First of all, I wanted to say that I am aware it’s 2017 and everyone is in the cloud these days, with services like Let’s Encrypt and AWS Certificate Manager covering automatic and free SSL certificate renewal.

But even with all this automation and reminders there is a room for mistake, which, in case of SSL, might lead to a major outage — which is even more frustrating because it’s a really small thing to do.

In Zabbix, two key things you need to automate SSL expiration date monitoring are User Parameters and Discovery.

User Parameter allows you to define a custom metric in Zabbix. Basically, you can associate a UserParameter with a shell script and perform any action at configured intervals.
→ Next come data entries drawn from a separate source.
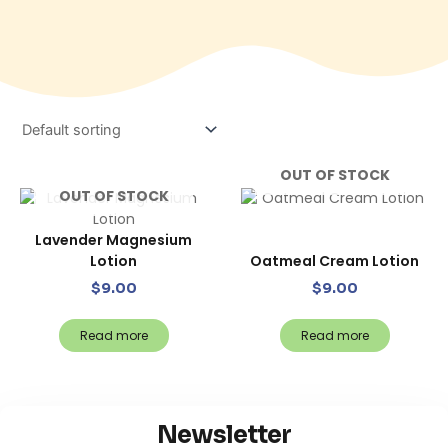
OUT OF STOCK
OUT OF STOCK
Lavender Magnesium
Lotion
Oatmeal Cream Lotion
$
9.00
$
9.00
Read more
Read more
Newsletter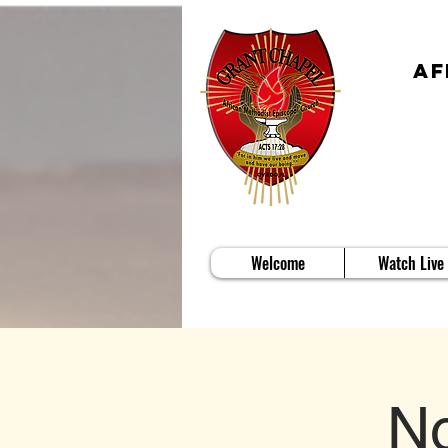
Af
Welcome
Watch Live
No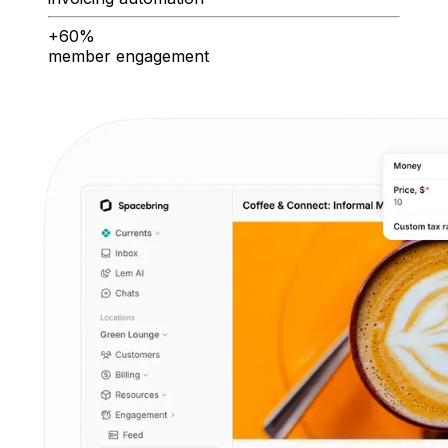
+60%
member engagement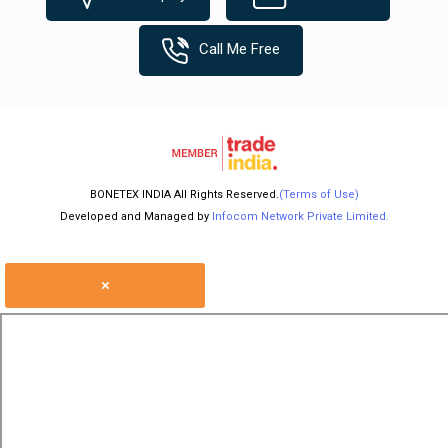
Call Me Free
BONETEX INDIA All Rights Reserved.
(Terms of Use)
Developed and Managed by
Infocom Network Private Limited.
×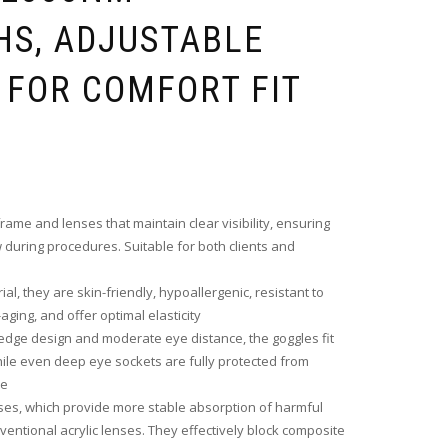
S, ADJUSTABLE
 FOR COMFORT FIT
ame and lenses that maintain clear visibility, ensuring
during procedures. Suitable for both clients and
l, they are skin-friendly, hypoallergenic, resistant to
aging, and offer optimal elasticity
edge design and moderate eye distance, the goggles fit
ile even deep eye sockets are fully protected from
re
ses, which provide more stable absorption of harmful
ventional acrylic lenses. They effectively block composite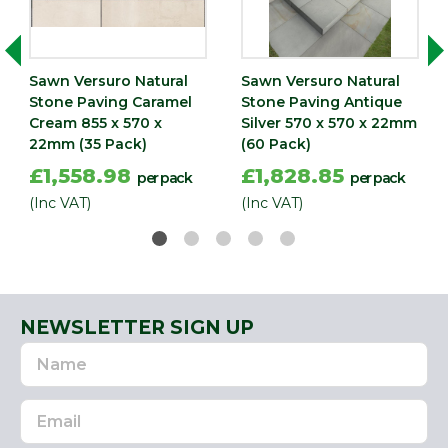
Width
570
(mm)
Sawn Versuro Natural
Sawn Versuro Natural
Stone Paving Caramel
Stone Paving Antique
Cream 855 x 570 x
Silver 570 x 570 x 22mm
22mm (35 Pack)
(60 Pack)
£1,558.98
£1,828.85
per pack
per pack
(Inc VAT)
(Inc VAT)
NEWSLETTER SIGN UP
Name
Email
Address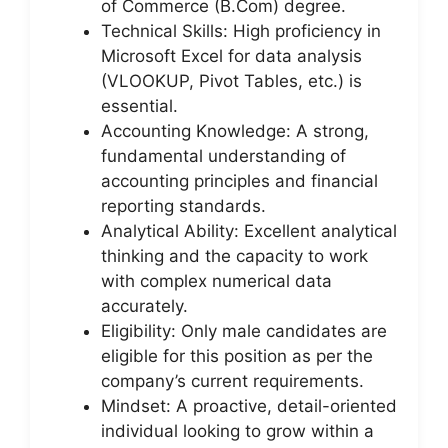
of Commerce (B.Com) degree.
Technical Skills: High proficiency in
Microsoft Excel for data analysis
(VLOOKUP, Pivot Tables, etc.) is
essential.
Accounting Knowledge: A strong,
fundamental understanding of
accounting principles and financial
reporting standards.
Analytical Ability: Excellent analytical
thinking and the capacity to work
with complex numerical data
accurately.
Eligibility: Only male candidates are
eligible for this position as per the
company’s current requirements.
Mindset: A proactive, detail-oriented
individual looking to grow within a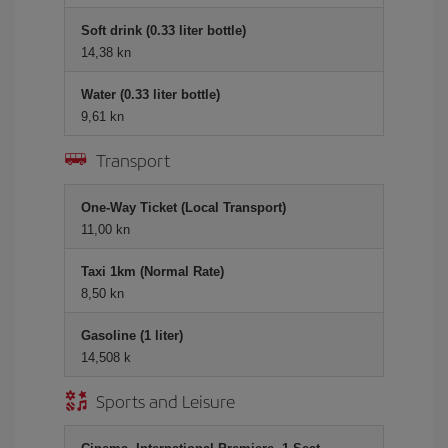
Soft drink (0.33 liter bottle)
14,38 kn
Water (0.33 liter bottle)
9,61 kn
Transport
One-Way Ticket (Local Transport)
11,00 kn
Taxi 1km (Normal Rate)
8,50 kn
Gasoline (1 liter)
14,508 k
Sports and Leisure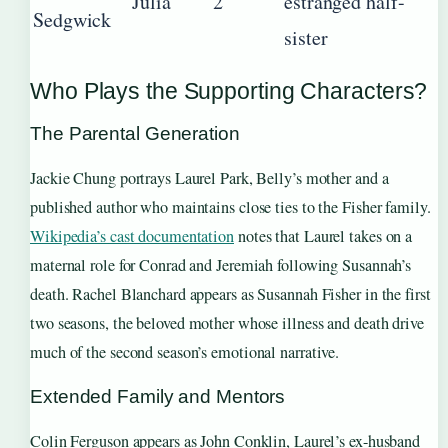
Julia
2
estranged half-
Sedgwick
sister
Who Plays the Supporting Characters?
The Parental Generation
Jackie Chung portrays Laurel Park, Belly’s mother and a
published author who maintains close ties to the Fisher family.
Wikipedia’s cast documentation
notes that Laurel takes on a
maternal role for Conrad and Jeremiah following Susannah’s
death. Rachel Blanchard appears as Susannah Fisher in the first
two seasons, the beloved mother whose illness and death drive
much of the second season’s emotional narrative.
Extended Family and Mentors
Colin Ferguson appears as John Conklin, Laurel’s ex-husband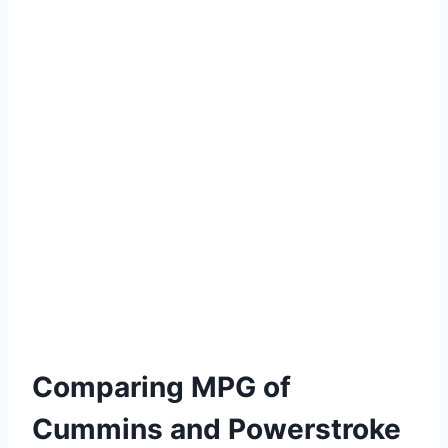
Comparing MPG of
Cummins and Powerstroke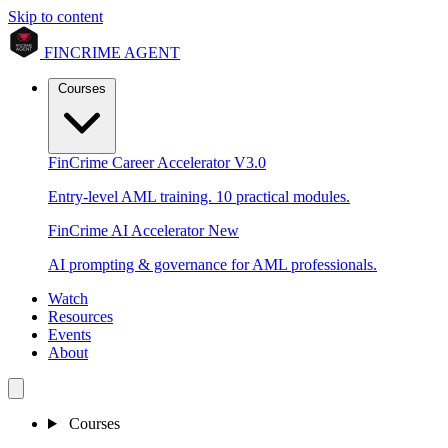
Skip to content
FINCRIME AGENT
Courses
FinCrime Career Accelerator
V3.0
Entry-level AML training. 10 practical modules.
FinCrime AI Accelerator
New
AI prompting & governance for AML professionals.
Watch
Resources
Events
About
Courses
User Parameter in Zabbix agent

Here is the User Parameter I am using:

UserParameter=webserver.ssl.expiry[*],bash /etc/zabbix/zabbix_agentd.d/scripts/zbx_ssl.sh $1

UserParameter is first defined in Zabbix agent configuration file. It consists of two comma-separated parts:

  • item key: string, can be anything. [*] at the end of the string indicates that item can accept parameters
  • command that will be executed by Zabbix agent. If the key contains parameters, they can be used in command as $1, $2, $3 and so on

zbx_ssl.sh contains a few lines that calculate the number of days remaining for the SSL certificate. There’s a bunch of ways how this can be achieved so I will not be pasting my own here. They can be googled easily.

User Parameter for Zabbix Discovery

Zabbix Discovery takes JSON document as input and creates items based on document contents.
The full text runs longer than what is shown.